Castro’s behavior gives us insight into revolutionary authoritarian regimes today. The Gaddafi regime chose to let the country be devastated and “fight to the last bullet” rather than capitulate to rebels and the demands of the established big powers — of France, the U.K. and the U.S. It took 10,000 NATO strikes and 30,000 dead. The death toll in Syria has already reached 30,000 and Assad is still presiding over the destruction of his country.

A final lesson is that revolutionary fanatics often change their views—if they live long enough. In 2010, Fidel Castro admitted he was wrong to call on Khrushchev to fire the missiles and obliterate the U.S. “After I’ve seen what I’ve seen,” he told a journalist, “and knowing what I know now, it wasn’t worth it all.”

Who, in your mind, was the hero of the Cuban missile crisis?

I do not think it is propagating any myth to say that the hero was JFK. It was ultimately a joint victory, and Khrushchev worked to find a way out. But Khrushchev took a great risk, and then agreed to remove the missiles due to loss of control.

JFK resisted invasion and saved humanity from disaster. We have to realize that the history of Western civilization almost ended. Perhaps a new civilization would have arisen in Australia or Africa.

Of course, we know that had JFK been forced to make a decision within the first 48 hours, he would have supported an invasion. This was avoided due to his caution, his unwillingness to react immediately with military force, and his willingness to explore alternate options. This was heroic.

Who, to your mind, was the fool?

In this case, we had in Fidel Castro not a fool but a fanatic.

What is the most important lesson of the Cuban missile crisis? Did we learn it?
The most important lesson about crisis management, one that we continue to fail to follow, is “never fear to negotiate.”

JFK’s position was: “Never negotiate from fear; and never fear to negotiate.” A skillful negotiator can engage in dialogue without making any concessions on fact or with regard to his or her interests.

It is not weakness to offer your opponent the minimum respect of listening. You can use backchannels. This does not mean you accept their position and it is an opportunity to educate them about the facts and challenge their views.
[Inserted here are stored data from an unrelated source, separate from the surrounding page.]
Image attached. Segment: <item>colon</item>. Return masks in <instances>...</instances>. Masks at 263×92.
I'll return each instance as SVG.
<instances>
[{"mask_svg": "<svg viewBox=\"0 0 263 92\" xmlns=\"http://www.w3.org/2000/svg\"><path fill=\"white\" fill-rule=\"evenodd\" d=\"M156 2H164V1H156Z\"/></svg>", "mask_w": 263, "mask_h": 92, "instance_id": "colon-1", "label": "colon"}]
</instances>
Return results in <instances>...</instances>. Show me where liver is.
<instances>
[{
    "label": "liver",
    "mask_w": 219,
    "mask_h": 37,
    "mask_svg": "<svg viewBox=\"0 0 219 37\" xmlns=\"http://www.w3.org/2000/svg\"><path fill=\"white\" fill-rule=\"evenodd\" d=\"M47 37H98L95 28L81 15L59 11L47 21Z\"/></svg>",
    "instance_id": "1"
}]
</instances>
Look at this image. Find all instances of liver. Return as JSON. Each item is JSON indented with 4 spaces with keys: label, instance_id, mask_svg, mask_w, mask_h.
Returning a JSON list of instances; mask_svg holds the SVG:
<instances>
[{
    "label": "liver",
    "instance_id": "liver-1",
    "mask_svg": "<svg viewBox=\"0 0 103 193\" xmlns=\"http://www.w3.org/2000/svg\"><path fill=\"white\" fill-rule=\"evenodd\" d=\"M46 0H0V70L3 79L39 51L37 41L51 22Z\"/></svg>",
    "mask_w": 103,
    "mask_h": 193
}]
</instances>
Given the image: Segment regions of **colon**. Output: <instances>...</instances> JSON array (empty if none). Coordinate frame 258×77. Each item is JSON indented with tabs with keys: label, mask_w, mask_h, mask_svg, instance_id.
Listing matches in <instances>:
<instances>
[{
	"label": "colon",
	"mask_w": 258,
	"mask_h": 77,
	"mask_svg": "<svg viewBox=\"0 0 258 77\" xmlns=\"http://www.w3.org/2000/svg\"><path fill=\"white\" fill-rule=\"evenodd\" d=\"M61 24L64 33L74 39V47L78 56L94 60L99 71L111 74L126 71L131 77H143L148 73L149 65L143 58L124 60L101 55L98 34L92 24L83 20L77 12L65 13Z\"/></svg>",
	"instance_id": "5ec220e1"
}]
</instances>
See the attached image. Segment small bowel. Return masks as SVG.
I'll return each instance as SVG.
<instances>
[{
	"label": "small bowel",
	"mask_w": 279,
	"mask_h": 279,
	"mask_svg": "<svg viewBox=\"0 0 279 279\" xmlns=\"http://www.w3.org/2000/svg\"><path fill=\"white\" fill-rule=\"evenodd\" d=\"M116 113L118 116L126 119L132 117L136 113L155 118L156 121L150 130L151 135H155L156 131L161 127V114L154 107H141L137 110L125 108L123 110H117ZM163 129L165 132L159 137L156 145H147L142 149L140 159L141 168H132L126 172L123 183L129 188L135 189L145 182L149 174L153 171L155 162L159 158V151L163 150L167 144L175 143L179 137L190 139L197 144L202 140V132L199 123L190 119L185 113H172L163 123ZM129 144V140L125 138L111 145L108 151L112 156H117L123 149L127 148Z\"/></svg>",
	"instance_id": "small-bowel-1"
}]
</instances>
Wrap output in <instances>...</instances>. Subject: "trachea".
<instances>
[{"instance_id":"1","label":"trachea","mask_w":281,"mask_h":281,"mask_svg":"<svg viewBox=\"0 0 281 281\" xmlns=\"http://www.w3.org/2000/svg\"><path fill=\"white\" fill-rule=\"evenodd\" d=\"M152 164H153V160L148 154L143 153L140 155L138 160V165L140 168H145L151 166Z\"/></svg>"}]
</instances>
In my view, there is one lesson more important: the need to institutionalize the process of learning after such critical historical events. Since the missile crisis, scholars, foundations and government officials have collaborated in an unprecedented way to bring together its veterans for dialogues to distill the lessons and wisdom that can only be conveyed by those who actually bore responsibility for making decisions in the crisis.
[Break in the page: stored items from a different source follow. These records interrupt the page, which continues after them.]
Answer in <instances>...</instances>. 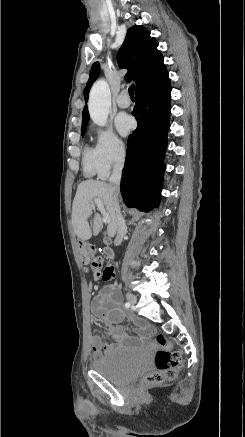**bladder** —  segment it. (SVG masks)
Listing matches in <instances>:
<instances>
[{
	"label": "bladder",
	"instance_id": "bladder-1",
	"mask_svg": "<svg viewBox=\"0 0 245 437\" xmlns=\"http://www.w3.org/2000/svg\"><path fill=\"white\" fill-rule=\"evenodd\" d=\"M151 358L147 348H114L94 360L92 368L112 383L125 384L147 370Z\"/></svg>",
	"mask_w": 245,
	"mask_h": 437
}]
</instances>
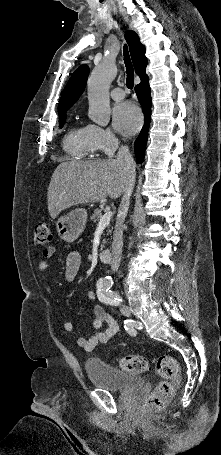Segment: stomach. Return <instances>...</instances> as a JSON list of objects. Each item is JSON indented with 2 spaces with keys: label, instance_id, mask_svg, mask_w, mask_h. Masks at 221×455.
<instances>
[{
  "label": "stomach",
  "instance_id": "1",
  "mask_svg": "<svg viewBox=\"0 0 221 455\" xmlns=\"http://www.w3.org/2000/svg\"><path fill=\"white\" fill-rule=\"evenodd\" d=\"M87 211L76 208L67 215L61 216L56 222L58 236L65 242H74L85 228Z\"/></svg>",
  "mask_w": 221,
  "mask_h": 455
}]
</instances>
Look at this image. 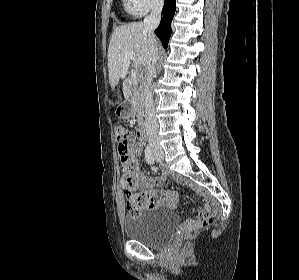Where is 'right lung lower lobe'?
Listing matches in <instances>:
<instances>
[{"label":"right lung lower lobe","mask_w":299,"mask_h":280,"mask_svg":"<svg viewBox=\"0 0 299 280\" xmlns=\"http://www.w3.org/2000/svg\"><path fill=\"white\" fill-rule=\"evenodd\" d=\"M175 3L176 0H165L164 7L162 9L161 22L158 28L155 30V33L161 40L164 48H167L171 35V21L175 14Z\"/></svg>","instance_id":"1"}]
</instances>
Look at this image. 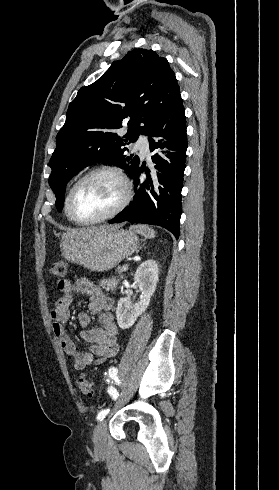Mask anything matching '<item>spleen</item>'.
Instances as JSON below:
<instances>
[{
  "mask_svg": "<svg viewBox=\"0 0 279 490\" xmlns=\"http://www.w3.org/2000/svg\"><path fill=\"white\" fill-rule=\"evenodd\" d=\"M130 230H134V232H137V234H141V236H144V238H154L155 232L154 230H151L149 226H130Z\"/></svg>",
  "mask_w": 279,
  "mask_h": 490,
  "instance_id": "3e777b00",
  "label": "spleen"
}]
</instances>
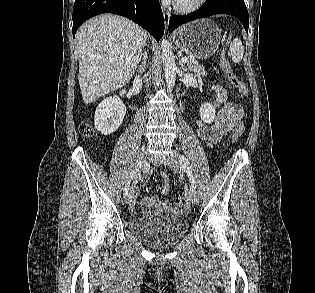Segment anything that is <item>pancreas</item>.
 Here are the masks:
<instances>
[{
	"label": "pancreas",
	"instance_id": "obj_1",
	"mask_svg": "<svg viewBox=\"0 0 315 293\" xmlns=\"http://www.w3.org/2000/svg\"><path fill=\"white\" fill-rule=\"evenodd\" d=\"M187 70L190 71L192 73V75L194 77H197L198 79L201 76H205L206 75V71L204 69L203 66L198 65L196 62L189 60L187 62Z\"/></svg>",
	"mask_w": 315,
	"mask_h": 293
}]
</instances>
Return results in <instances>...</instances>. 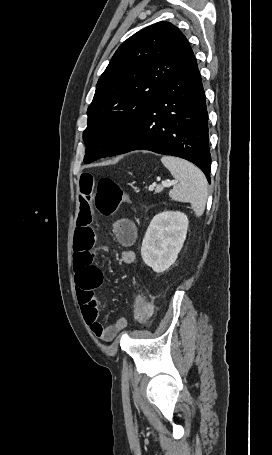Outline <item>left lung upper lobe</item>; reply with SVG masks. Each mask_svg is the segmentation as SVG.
Returning <instances> with one entry per match:
<instances>
[{
  "instance_id": "left-lung-upper-lobe-1",
  "label": "left lung upper lobe",
  "mask_w": 272,
  "mask_h": 455,
  "mask_svg": "<svg viewBox=\"0 0 272 455\" xmlns=\"http://www.w3.org/2000/svg\"><path fill=\"white\" fill-rule=\"evenodd\" d=\"M195 59L186 37L169 22L150 25L123 42L99 78L87 110L84 162L111 155L166 84ZM100 142L98 153L94 144Z\"/></svg>"
}]
</instances>
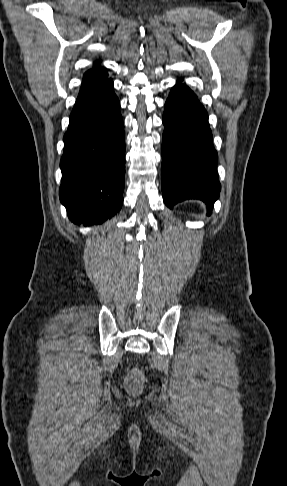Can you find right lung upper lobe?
Returning <instances> with one entry per match:
<instances>
[{"label": "right lung upper lobe", "instance_id": "cb5924a9", "mask_svg": "<svg viewBox=\"0 0 287 486\" xmlns=\"http://www.w3.org/2000/svg\"><path fill=\"white\" fill-rule=\"evenodd\" d=\"M108 76L105 68L100 66V61H96L93 64V68L88 70L84 76L82 81V87L100 82L106 79Z\"/></svg>", "mask_w": 287, "mask_h": 486}]
</instances>
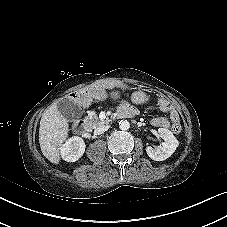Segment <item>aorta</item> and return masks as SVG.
I'll return each instance as SVG.
<instances>
[{
	"instance_id": "obj_1",
	"label": "aorta",
	"mask_w": 227,
	"mask_h": 227,
	"mask_svg": "<svg viewBox=\"0 0 227 227\" xmlns=\"http://www.w3.org/2000/svg\"><path fill=\"white\" fill-rule=\"evenodd\" d=\"M119 128L121 130H128L130 128V123L127 120H121L119 122Z\"/></svg>"
}]
</instances>
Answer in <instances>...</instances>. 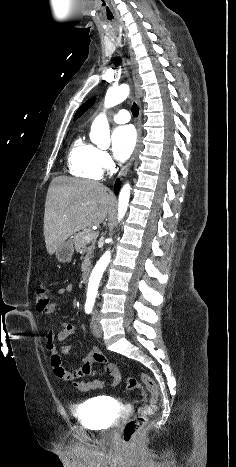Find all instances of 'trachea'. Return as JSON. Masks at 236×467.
<instances>
[{
	"mask_svg": "<svg viewBox=\"0 0 236 467\" xmlns=\"http://www.w3.org/2000/svg\"><path fill=\"white\" fill-rule=\"evenodd\" d=\"M132 114L133 116L137 117L139 114V108L136 103L132 105Z\"/></svg>",
	"mask_w": 236,
	"mask_h": 467,
	"instance_id": "trachea-1",
	"label": "trachea"
}]
</instances>
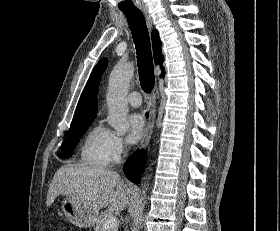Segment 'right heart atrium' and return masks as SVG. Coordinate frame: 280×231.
Returning <instances> with one entry per match:
<instances>
[{
  "mask_svg": "<svg viewBox=\"0 0 280 231\" xmlns=\"http://www.w3.org/2000/svg\"><path fill=\"white\" fill-rule=\"evenodd\" d=\"M127 144L121 137L109 132L106 136V151L108 159L111 162L119 159L126 151Z\"/></svg>",
  "mask_w": 280,
  "mask_h": 231,
  "instance_id": "obj_1",
  "label": "right heart atrium"
}]
</instances>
This learning process was rare and extraordinary. On the first day of our Moscow meeting, Mikhail Gorbachev welcomed the veterans of the crisis and he repeatedly cited the lessons of 1962 in his effort to end the confrontation and mutual demonization of the Cold War.

We need to keep alive insights bequeathed to us by those who lived through critical points in history, to commemorate those human beings who took intelligent and courageous action to defuse conflict for the sake of the future. And to record those who have admitted the error of their ways, as Castro has now done.